The economists themselves can't agree on what that rate of unemployment is. And the most recent official predictions were wrong. Decreasing unemployment rates in the 1990s, for example, did not lead to any insignificant increase in "core inflation," which excludes oil prices. Yet economists still talk about the NAIRU as if it were Gospel truth.
Once you accept that no NAIRU has magical powers and you recognize that other factors are extremely relevant, the only logical conclusion is to accept that, given the political will, we can use measures other than creating unemployment to deal with any inflationary pressures that result from achieving true full employment. The NAIRU therefore is a myth. It does not hold the power it is supposed to have.
This conclusion is reinforced by an analysis of the historical record. For example:
* Wage setting practices in Sweden and Japan maintained a sustainable balance between wage growth and productivity growth into the 1980s.
* Rapid worker productivity growth in various countries have restrained wage and price increases.
* Price controls have been used to restrain prices.
* Increased global competition is limiting price increases.
We should also bear in mind that we can fund public-service jobs without increasing the deficit (which can be inflationary). Workers in a federally funded jobs program can remain available to take jobs in the private sector, just as they do when they collect unemployment insurance. Also, the amount of money the federal government sends to each region can be based on that region's unemployment rate: regions with more unemployment can receive more funding.
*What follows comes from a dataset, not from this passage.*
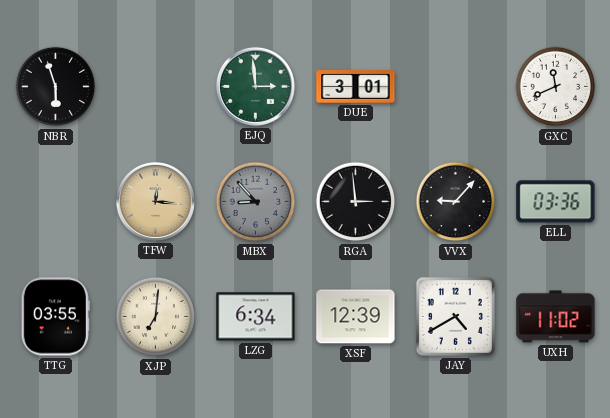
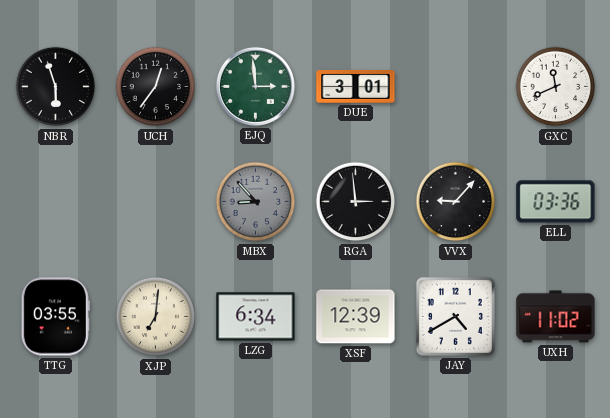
UCH: none -> 12:36
TFW: 12:16 -> none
Finally, we can reduce funding for direct job creation as unemployment declines. All of these methods will minimize inflationary pressures.
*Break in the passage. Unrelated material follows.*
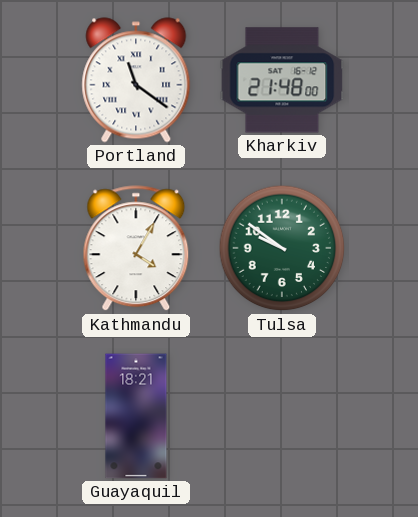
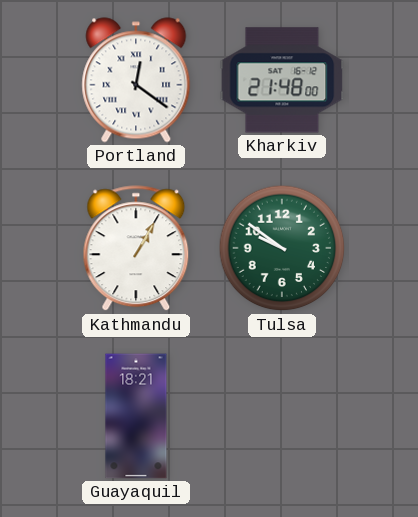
Portland: 11:21 -> 12:21
Kathmandu: 4:05 -> 1:05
If wages and Social Security keep pace, a modest increase in prices is not problematic (except for Wall Street traders who did not anticipate the increase). The gains from increased employment would be far greater than any potential costs from higher inflation. Even if prices did increase, the rise would be gradual, allowing time for corrective measures, if needed.
Once again, we need not get hung up on trying to reach agreement on exact methods. Rather, we can stay focused on our goal and insist that if and when policy makers at some point in the future consider creating unemployment to restrain inflation, they should do so openly with full public debate.
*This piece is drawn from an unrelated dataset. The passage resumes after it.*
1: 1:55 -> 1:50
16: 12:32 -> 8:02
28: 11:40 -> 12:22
In the meantime, we can keep in mind four facts: 1) The NAIRU with its alleged automatic cause-and-effect relationship is blatantly false. 2) There's a good possibility we can achieve full employment without adding to inflationary pressures. 3) There are other ways to deal with any inflationary problems that result and we should try those options first. 4) Creating unemployment to control inflation should be the absolute last resort.
We should not blindly trust economists (or any other technocrat). They've often been terribly wrong on many important matters in the past. They tend to ignore morality and are too willing to sacrifice the unemployed and working poor on the altar of "economic growth" that fails to lift all boats. Instead, we should rely primarily on our own common sense and clear logic, and stay grounded in the key moral issue: every adult who is able and willing to work deserves a living-wage job opportunity.